CONCURRING OPINION
Mollison, Judge:I concur in the conclusion and reasoning of my colleague, and believe that a further reason exists for classifying the merchandise at bar, edge cuttings from synthetic sponge blocks, under the provisions of paragraph 31 (b) (2) of the Tariff Act of 1930.
If it be considered, as seems to be the defendant’s position and the holding of my colleague, that the impregnation of the sponge block with glycerine created the compound of cellulose (and that up to that stage no compound of cellulose existed), then the act which created the compound of cellulose also made it into the article, to wit, a synthetic sponge, which determines its classification under paragraph 31 (b) (2), sufra. It should be noted that the provision in paragraph 31 (b) (2) is not for articles made from compounds of cellulose, which would require the preexistence of the compound of cellulose as a material (Cohn & Lewis v. United States, 25 C. C. P. A. (Customs) 220, T. D. 49335), but is for compounds of cellulose, made into articles.

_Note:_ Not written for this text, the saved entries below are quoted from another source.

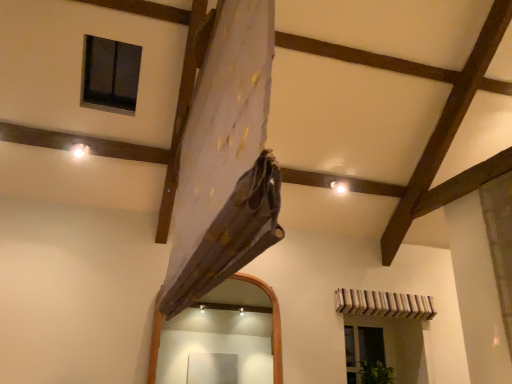 Question: Should I look upward or downward to see clear glass window at lower right?

Choices:
 (A) up
 (B) down

Answer: (B) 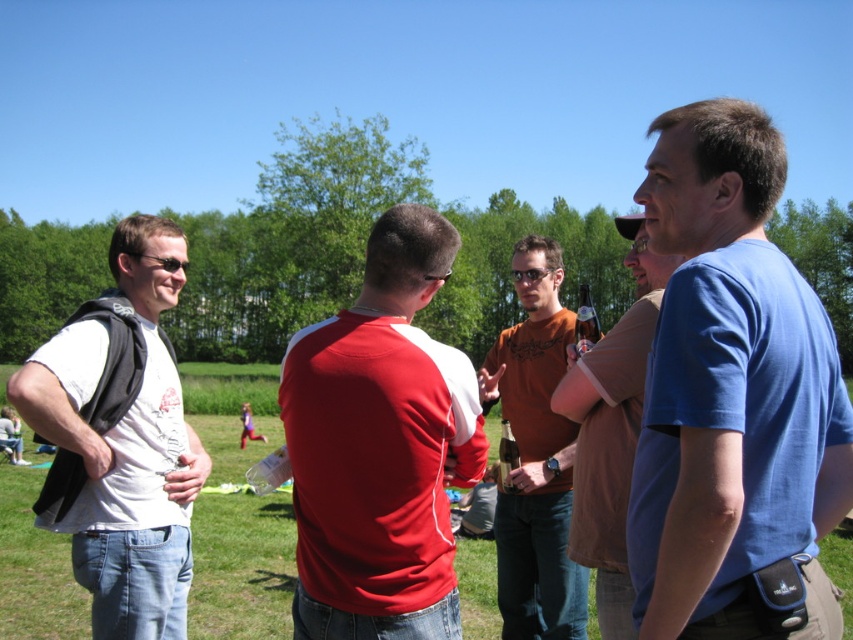 Is matte red shirt at center behind white matte t-shirt at left?

No, it is in front of white matte t-shirt at left.

Measure the distance between point (314, 404) and camera.

Point (314, 404) and camera are 2.49 meters apart from each other.

Measure the distance between matte red shirt at center and camera.

A distance of 8.01 feet exists between matte red shirt at center and camera.

You are a GUI agent. You are given a task and a screenshot of the screen. Output one action in this format:
    pyautogui.click(x=<x>, y=<y>)
    Task: Click on the matte red shirt at center
    The width and height of the screenshot is (853, 640).
    Given the screenshot: What is the action you would take?
    pyautogui.click(x=380, y=445)

Is point (386, 289) more distant than point (656, 273)?

No.

Is point (317, 374) less distant than point (596, 504)?

Yes, point (317, 374) is in front of point (596, 504).

Identify the location of matte red shirt at center. The image size is (853, 640). (380, 445).

Who is positioned more to the left, white matte t-shirt at left or brown cotton t-shirt at center?

Positioned to the left is white matte t-shirt at left.

Between point (103, 358) and point (633, 310), which one is positioned in front?

Point (633, 310)

Where is `white matte t-shirt at left`? white matte t-shirt at left is located at coordinates (125, 445). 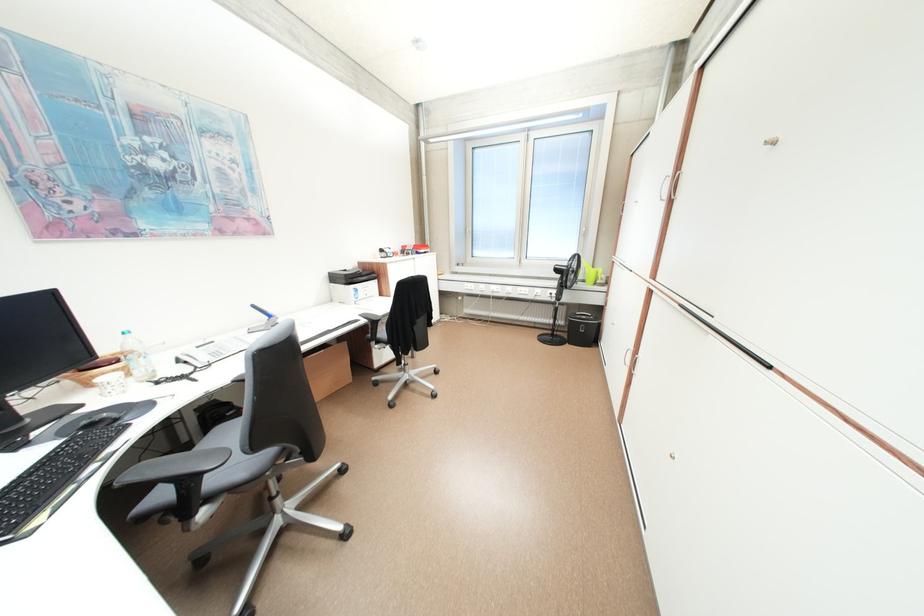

It seems to me, however, that the compound of cellulose was created at an earlier stage, namely, when the hemp rovings were united with the viscose solution in the treatment of the so-called “sponge mix.” In my view, even though both the viscose solution and the hemp rovings are characterized as cellulose, one regenerated and the other natural, their union created a compound of cellulose within the meaning of the term as used in paragraph 31 (b), that is to say, the combination of viscose, or regenerated cellulose, with hemp, or natural cellulose, in order to achieve the different benefits of both types of cellulose in the resultant product, formed a compound of cellulose within the contemplation of the statute. The subsequent processes of molding, etc., made that compound into an article, a synthetic sponge.